# Documents??



## katiepotato (Apr 29, 2008)

Hi all

I've seen the sticky about getting documents notarised and am in the process of organising this before I come out in June. I'm just a bit confused as to whether I need to do anything else e.g. register my documents with the UAE embassy in London or with the Foreign and Commonwealth Office. Can anyone who's moved out recently advise? 

Thanks!


----------



## cairogal (Aug 11, 2007)

I've done it all from home before (in the US), and this was a NIGHTMARE. There is another option: If you just bring your docs to the UAE (as they are), there are companies that will get them verified for you for about 1300 dirhams. We're moving back to the UAE, and this is what I plan to do simply to save myself the headache.


----------



## katiepotato (Apr 29, 2008)

Thanks Cairogal : ) I have so much to do before I come out anything I can do to reduce the hassle is welcome!


----------



## Roadster (Mar 18, 2008)

Hi,

My husband moved out on Thursday and I plan to follow in a month.

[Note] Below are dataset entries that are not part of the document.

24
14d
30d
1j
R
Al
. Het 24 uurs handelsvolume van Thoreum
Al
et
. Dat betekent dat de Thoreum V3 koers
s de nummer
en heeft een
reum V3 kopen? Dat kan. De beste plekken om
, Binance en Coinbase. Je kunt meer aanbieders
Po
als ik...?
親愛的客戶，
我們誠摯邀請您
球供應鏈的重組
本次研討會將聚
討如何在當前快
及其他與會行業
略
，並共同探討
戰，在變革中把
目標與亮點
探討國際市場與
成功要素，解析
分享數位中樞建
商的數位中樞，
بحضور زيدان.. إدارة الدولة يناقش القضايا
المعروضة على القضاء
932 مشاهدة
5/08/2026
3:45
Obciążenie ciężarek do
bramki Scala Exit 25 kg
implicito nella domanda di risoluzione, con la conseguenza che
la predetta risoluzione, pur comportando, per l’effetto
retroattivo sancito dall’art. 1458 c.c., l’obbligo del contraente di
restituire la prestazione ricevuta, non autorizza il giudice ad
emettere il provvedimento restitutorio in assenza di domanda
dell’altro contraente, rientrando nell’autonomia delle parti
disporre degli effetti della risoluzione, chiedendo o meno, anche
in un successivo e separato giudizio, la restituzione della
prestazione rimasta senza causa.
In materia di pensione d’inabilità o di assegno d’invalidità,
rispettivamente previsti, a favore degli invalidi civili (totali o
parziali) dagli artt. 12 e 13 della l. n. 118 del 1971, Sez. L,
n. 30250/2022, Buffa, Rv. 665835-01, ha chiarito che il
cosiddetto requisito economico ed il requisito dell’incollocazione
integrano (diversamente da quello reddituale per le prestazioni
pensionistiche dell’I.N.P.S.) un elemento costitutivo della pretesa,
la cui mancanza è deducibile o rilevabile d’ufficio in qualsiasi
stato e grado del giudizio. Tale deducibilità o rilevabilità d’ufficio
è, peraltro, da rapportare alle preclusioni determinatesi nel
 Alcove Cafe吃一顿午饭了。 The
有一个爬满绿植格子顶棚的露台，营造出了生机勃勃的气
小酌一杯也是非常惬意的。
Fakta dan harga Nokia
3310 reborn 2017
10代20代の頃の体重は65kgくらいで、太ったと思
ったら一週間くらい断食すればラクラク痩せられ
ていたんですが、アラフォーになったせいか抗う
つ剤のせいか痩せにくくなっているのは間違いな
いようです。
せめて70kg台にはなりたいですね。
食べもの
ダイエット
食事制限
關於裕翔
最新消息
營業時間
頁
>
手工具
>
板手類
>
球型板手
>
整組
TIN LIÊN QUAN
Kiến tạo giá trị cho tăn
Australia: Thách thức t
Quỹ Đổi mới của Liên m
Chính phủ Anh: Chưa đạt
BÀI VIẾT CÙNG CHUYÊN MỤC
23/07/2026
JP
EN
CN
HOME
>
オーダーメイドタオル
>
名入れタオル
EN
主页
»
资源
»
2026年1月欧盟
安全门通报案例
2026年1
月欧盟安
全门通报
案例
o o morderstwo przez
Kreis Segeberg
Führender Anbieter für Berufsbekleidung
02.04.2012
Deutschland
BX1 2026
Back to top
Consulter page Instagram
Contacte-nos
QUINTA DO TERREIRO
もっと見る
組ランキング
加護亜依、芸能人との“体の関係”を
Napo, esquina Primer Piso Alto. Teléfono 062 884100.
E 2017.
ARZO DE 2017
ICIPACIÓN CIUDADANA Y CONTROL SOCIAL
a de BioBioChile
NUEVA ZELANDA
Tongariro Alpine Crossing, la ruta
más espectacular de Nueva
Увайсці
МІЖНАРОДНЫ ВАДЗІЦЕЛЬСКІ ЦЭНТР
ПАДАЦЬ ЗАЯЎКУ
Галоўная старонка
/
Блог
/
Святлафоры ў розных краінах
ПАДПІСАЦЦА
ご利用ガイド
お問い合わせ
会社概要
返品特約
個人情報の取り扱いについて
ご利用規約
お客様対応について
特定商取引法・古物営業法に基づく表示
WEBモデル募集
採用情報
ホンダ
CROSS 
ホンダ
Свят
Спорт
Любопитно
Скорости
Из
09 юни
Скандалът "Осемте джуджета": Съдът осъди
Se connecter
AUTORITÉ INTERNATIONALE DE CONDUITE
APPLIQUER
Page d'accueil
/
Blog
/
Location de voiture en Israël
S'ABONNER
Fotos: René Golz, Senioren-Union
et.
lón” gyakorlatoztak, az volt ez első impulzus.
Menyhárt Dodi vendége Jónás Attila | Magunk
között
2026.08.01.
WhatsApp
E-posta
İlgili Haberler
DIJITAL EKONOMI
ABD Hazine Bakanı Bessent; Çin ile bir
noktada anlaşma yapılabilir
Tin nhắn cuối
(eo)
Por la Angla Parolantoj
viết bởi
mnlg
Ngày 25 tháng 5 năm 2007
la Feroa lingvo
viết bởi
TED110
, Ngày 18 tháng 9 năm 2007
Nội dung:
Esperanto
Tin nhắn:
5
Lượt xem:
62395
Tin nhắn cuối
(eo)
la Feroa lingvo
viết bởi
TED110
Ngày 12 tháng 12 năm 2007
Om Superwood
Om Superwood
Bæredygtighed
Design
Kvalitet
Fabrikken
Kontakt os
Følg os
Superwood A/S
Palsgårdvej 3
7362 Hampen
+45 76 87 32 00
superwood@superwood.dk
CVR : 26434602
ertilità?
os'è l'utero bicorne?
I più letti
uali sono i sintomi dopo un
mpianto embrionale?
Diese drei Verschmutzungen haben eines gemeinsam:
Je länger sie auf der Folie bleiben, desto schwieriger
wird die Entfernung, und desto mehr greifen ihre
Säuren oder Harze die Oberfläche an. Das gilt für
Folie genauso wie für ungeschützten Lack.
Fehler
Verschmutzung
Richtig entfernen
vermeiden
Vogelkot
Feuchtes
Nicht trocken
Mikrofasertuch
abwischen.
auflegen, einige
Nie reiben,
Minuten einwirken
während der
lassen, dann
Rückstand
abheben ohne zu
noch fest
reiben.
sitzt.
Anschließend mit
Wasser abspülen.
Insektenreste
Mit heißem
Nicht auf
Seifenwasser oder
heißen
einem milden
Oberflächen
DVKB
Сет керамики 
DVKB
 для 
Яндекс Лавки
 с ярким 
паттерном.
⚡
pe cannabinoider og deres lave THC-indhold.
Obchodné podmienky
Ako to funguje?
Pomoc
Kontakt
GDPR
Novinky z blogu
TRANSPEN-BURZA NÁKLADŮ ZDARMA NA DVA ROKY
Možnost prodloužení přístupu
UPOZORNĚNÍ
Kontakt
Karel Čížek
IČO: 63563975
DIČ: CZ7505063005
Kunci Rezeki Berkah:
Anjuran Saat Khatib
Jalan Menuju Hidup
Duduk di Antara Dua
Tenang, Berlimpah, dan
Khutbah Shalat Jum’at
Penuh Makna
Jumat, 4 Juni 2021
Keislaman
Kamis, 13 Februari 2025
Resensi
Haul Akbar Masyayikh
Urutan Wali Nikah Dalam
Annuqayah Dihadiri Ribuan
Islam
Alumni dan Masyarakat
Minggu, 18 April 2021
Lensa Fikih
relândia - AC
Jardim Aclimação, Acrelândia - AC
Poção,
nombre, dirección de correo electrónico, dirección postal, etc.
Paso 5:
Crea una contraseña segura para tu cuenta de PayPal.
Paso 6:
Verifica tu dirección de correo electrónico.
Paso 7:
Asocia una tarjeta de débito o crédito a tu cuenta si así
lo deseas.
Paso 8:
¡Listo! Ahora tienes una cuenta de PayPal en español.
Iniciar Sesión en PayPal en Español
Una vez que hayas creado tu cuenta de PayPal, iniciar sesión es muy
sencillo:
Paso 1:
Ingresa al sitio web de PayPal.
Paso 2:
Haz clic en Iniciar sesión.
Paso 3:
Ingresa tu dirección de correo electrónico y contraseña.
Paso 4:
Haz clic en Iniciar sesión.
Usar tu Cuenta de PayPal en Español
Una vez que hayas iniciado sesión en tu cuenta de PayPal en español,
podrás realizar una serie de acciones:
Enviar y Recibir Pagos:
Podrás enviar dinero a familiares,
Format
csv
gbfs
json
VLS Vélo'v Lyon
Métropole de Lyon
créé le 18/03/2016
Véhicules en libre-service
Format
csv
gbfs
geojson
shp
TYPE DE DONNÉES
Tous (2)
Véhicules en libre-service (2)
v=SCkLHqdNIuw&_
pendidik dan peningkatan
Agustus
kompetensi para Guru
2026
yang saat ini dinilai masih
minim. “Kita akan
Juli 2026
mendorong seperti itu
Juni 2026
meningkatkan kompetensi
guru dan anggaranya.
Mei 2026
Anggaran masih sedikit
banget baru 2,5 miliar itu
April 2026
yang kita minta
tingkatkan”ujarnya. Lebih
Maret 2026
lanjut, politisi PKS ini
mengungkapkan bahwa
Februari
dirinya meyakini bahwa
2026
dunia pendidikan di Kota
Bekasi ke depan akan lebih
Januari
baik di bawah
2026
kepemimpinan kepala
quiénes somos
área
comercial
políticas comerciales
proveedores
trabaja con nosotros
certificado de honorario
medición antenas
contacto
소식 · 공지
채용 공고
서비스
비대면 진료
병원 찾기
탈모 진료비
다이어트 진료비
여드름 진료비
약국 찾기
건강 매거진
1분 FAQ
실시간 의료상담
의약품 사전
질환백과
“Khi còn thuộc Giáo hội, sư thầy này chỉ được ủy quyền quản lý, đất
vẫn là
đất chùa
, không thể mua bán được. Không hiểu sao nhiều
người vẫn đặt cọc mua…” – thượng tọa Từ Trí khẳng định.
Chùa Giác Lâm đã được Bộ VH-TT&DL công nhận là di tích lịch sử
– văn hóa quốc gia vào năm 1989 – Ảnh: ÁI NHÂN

We got all documents notarised before going to the UAE my husband went down to London from Leeds to get it done. First he went to the the foreign office and then went to the UAE embassy (they close at 1pm - if you want documents done in a day they will charge an extra £10 per document!). The documents we got notarised were:

Birth certificates - whole family
Marriage certificate
Highest education certificate i.e Degree

The education certificates need to be certified by a solictior - the Foreign office sent my husband round the corner to get his done.

If you do plan a trip down to London make sure you get there very early as you need to get to the UAE embassy before it closes.

I am sure you can get it all done in Dubai however all the advice on here and from friends out there suggests we got it done before we went.

Sorry if I have confused you but just thought I would go through the process with you.

Kind Regards


----------



## Elphaba (Jan 24, 2008)

You can get documents notarised whilst you are in Dubai, but usually by sending them back to the UK. Best to get everything sorted before you leave.


----------



## sgilli3 (Mar 23, 2008)

Elphaba said:


> You can get documents notarised whilst you are in Dubai, but usually by sending them back to the UK. Best to get everything sorted before you leave.



Im with Elphaba

Do it before you come...saves a lot of hassle


----------



## katiepotato (Apr 29, 2008)

Thanks everyone - it looks like on balance I'm better off spending some time on this before I arrive. I don't fly out until 8th June so hopefully will get it sorted before then. 

PS - love the Agatha Christie quote Elphaba, very true!


----------